— Vous ne vous trompez pas, mon père : Hercule n’eut que trois enfants de Déjanire ; mais sa dernière épouse, Iole…
— C’est juste ! interrompit le vieillard, se frappant le front du doigt en signe de réminiscence : Philoctète m’a vingt fois raconté ces détails, mais… deux siècles en tombant sur une tête y peuvent bien ébranler la mémoire… Oui, je me rappelle parfaitement à cette heure qu’une fille est née de ce mariage…
— Une fille et un garçon, mon père », prononça une voix douce derrière le vieux roi.

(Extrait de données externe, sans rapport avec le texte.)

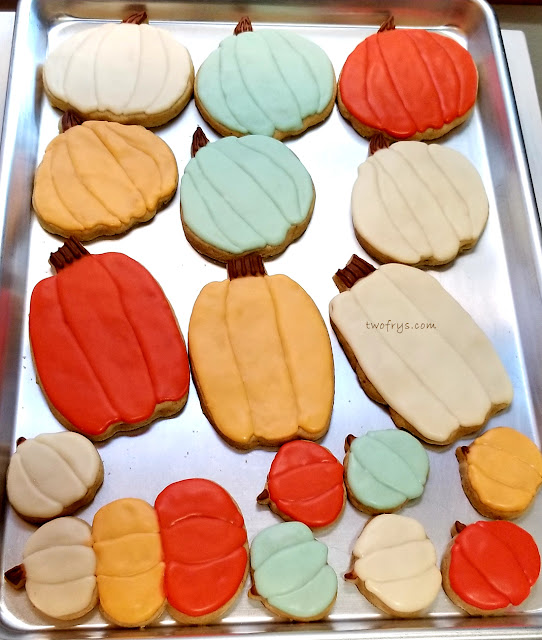 The image size is (542, 640). In order to click on counter in this screenshot , I will do `click(517, 54)`, `click(530, 104)`, `click(7, 28)`. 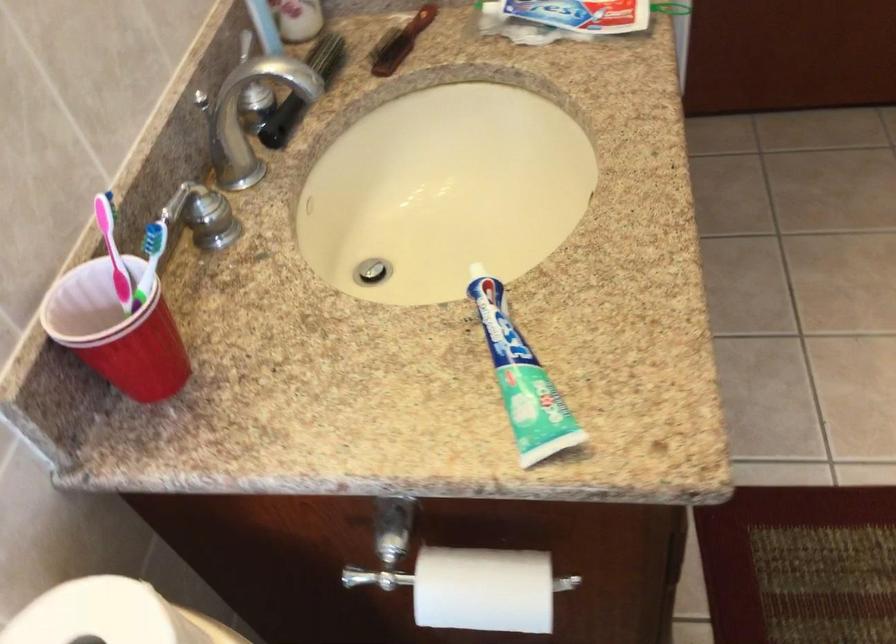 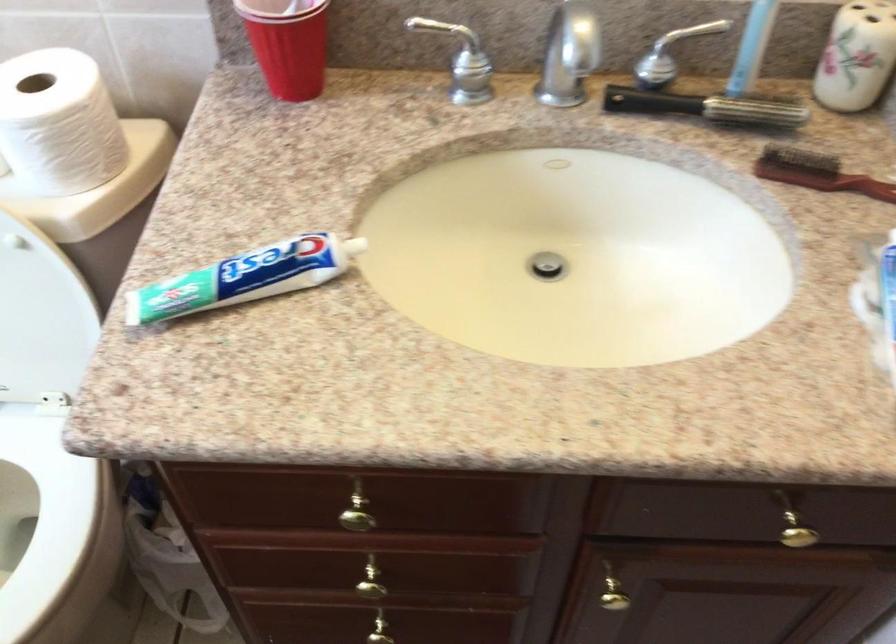 Where in the second image is the point corresponding to point (156, 323) from the first image?

(288, 44)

Il tourna la tête, et vit un adolescent pâle et frêle qui portait le costume de l’Argolide.
« Une fille et un garçon, répéta l’interrupteur en rougissant : Ixus et Macaria ».
Et le vieillard sourit : « Voyez, dit-il au prêtre ; on admire ma science à Pylos, et voilà maintenant qu’Argos m’envoie ses écoliers pour m’instruire.
— Qui vous a si bien appris, et comment vous appelez-vous, mon bel enfant ? »
Mais l’adolescent, sans répondre, glissa sous une caresse de Nestor, car c’était lui, et se perdit dans la foule.
La même louange y bourdonnait sans variantes : « Dieux ! qu’ils sont grands et forts ! »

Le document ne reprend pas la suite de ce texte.